#### Goal of the exercise:
Starting at the line with "practices enable faster, reliable, and" and going on through the line with "automated software deployment and", reproduce each line in the records below exactly and nothing more.

#### Source information:
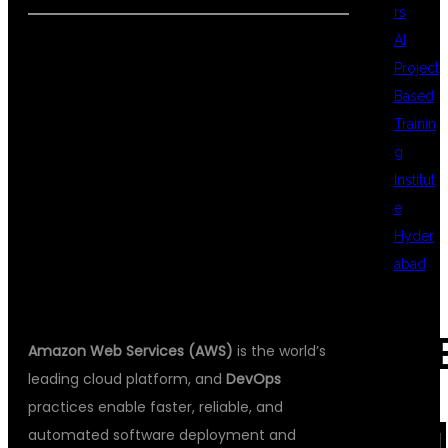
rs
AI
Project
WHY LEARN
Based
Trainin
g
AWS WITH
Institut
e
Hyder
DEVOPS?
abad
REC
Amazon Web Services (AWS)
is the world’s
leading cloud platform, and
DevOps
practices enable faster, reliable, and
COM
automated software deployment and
* * *
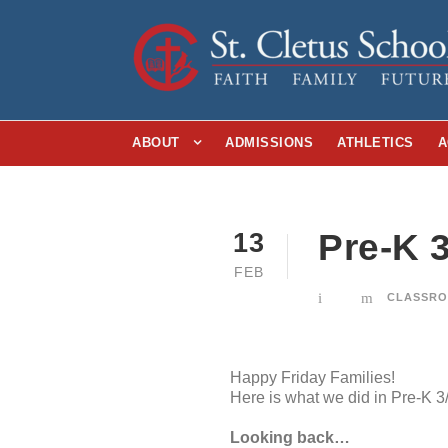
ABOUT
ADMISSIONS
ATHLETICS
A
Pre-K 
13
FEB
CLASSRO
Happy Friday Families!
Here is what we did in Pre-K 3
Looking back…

#### Final answer:
practices enable faster, reliable, and
COM
automated software deployment and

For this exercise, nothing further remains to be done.